Sonunda ben de huzura girdim. Selam verdiğim zaman Allah Resülü acı acı gülümsedi ve "Gel!" dedi. Yaklaştım ve önüne oturdum. Bana, "Niçin savaşa katılmadın? Sen Akabe'de biat edip söz vermemiş miydin; hem sefer için binek hayvanı satın almamış mıydın?" diye sordu. Ben şu cevabı verdim: "Evet ya Resülallah! Şu anda senin değil de dünya ehlinden bir başkasının yanında oturmuş olsaydım, inandırıcı mazeretler ileri sürüp, mutlaka öfkesini gidererek yanından ayrılırdım. Çünkü -Allah'ın lütfu- insanlara fikrimi kabul ettirmeyi iyi beceririm. Fakat yemin ederim ki, bugün sana yalan söyleyerek gönlünü kazansam bile, yarın Cenab-ı Hak işin doğrusunu sana bildirecek ve sen bana güceneceksin. Şayet doğruyu söylersem, o zaman da bana kızacaksın. Ama ben doğruluğu seçerek Allah'tan hayırlı sonuç bekliyorum. Vallahi savaşa gitmemek için hiçbir özrüm yoktu. Hiçbir zaman gazadan geri kaldığım sıradaki kadar da kuvvetli ve zengin olamamıştım!.."
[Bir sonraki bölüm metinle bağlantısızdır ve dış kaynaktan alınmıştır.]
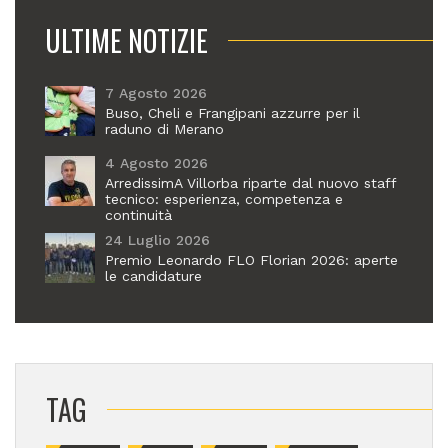
ULTIME NOTIZIE
7 Agosto 2026
Buso, Cheli e Frangipani azzurre per il
raduno di Merano
4 Agosto 2026
ArredissimA Villorba riparte dal nuovo staff
tecnico: esperienza, competenza e
continuità
24 Luglio 2026
Premio Leonardo FLO Florian 2026: aperte
le candidature
TAG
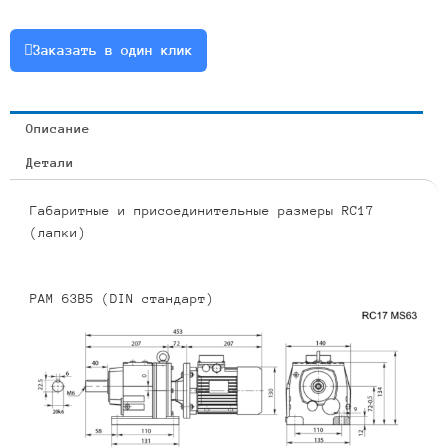
0.25
или
Заказать в один клик
RCF17-
13.84-
101-
Описание
0.25
Детали
Габаритные и присоединительные размеры RC17
(лапки)
PAM 63B5 (DIN стандарт)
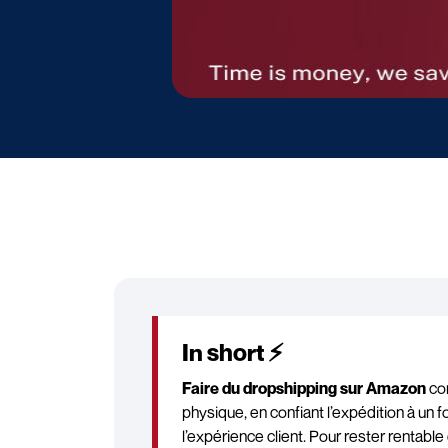
In short ⚡
Faire du dropshipping sur Amazon
con
physique, en confiant l’expédition à un 
l’expérience client. Pour rester rentab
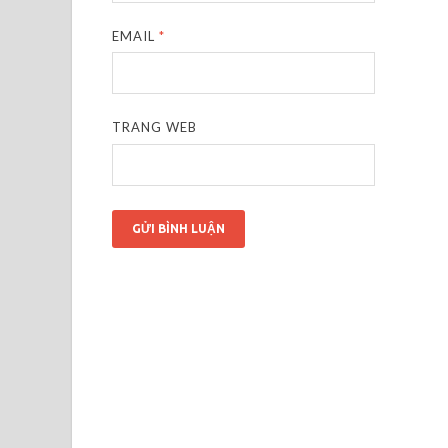
EMAIL
*
TRANG WEB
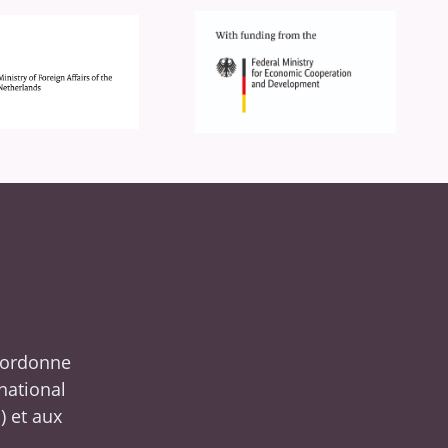
oordonne
rnational
S
) et aux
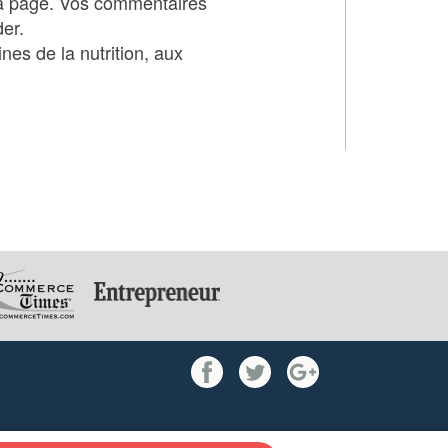
 la page. Vos commentaires
der.
es de la nutrition, aux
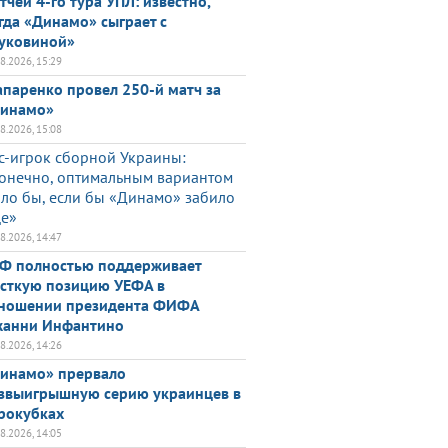
тчей 4-го тура УПЛ: известно,
гда «Динамо» сыграет с
уковиной»
08.2026, 15:29
паренко провел 250-й матч за
инамо»
08.2026, 15:08
с-игрок сборной Украины:
онечно, оптимальным вариантом
ло бы, если бы «Динамо» забило
е»
08.2026, 14:47
Ф полностью поддерживает
сткую позицию УЕФА в
ношении президента ФИФА
анни Инфантино
08.2026, 14:26
инамо» прервало
звыигрышную серию украинцев в
рокубках
08.2026, 14:05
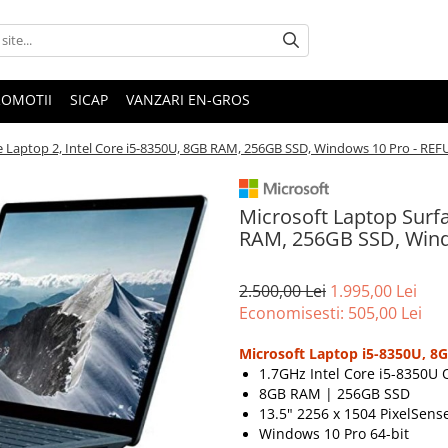
ROMOTII
SICAP
VANZARI EN-GROS
e Laptop 2, Intel Core i5-8350U, 8GB RAM, 256GB SSD, Windows 10 Pro - RE
Microsoft Laptop Surfa
RAM, 256GB SSD, Wind
2.500,00 Lei
1.995,00 Lei
Economisesti:
505,00
Lei
Microsoft Laptop i5-8350U, 8
1.7GHz Intel Core i5-8350U
8GB RAM | 256GB SSD
13.5" 2256 x 1504 PixelSen
Windows 10 Pro 64-bit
Bu üç kişiyle kimse konuşmayacak!
Benim bu itirafım üzerine Resülullah (aleyhissalatu vesselam), "İşte bu doğru söyledi." dedi. Sonra da bana müteveccihen, "Haydi kalk, senin hakkında Allah Teala hüküm verene kadar bekle!" buyurdu. Ben kalkınca Beni Selime'den bazıları peşime takılarak, "Vallahi senin daha önce bir suç işlediğini bilmiyoruz. Sen de savaşa katılmayan diğerlerinin ileri sürdükleri gibi bir mazeret söyleseydin ya!.. Halbuki günahlarının bağışlanması için Peygamber Efendimiz'in istiğfar etmesi yeterdi!" dediler. Beni o kadar çok ayıpladılar ki, tekrar Resülullah'ın yanına dönüp biraz önceki sözlerimi inkar etmeyi bile düşündüm. Sonra onlara, "Benim vaziyetime düşen başka biri var mı?" diye sordum. "Evet iki kişi daha tıpkı senin gibi itirafta bulundular. Onlara da sana söylenen söylendi." dediler. Onların kim olduklarını sorunca da "Biri Mürare İbni Rebi' el-Amri, diğeri de Hilal İbni Ümeyye el-Vakıfi" diyerek, Bedir Gazvesi'ne katılmış olan nümune-i imtisal iki mükemmel şahsiyetin adını verdiler. Bunun üzerine ben geri dönüp özür beyan etme fikrinden vazgeçtim.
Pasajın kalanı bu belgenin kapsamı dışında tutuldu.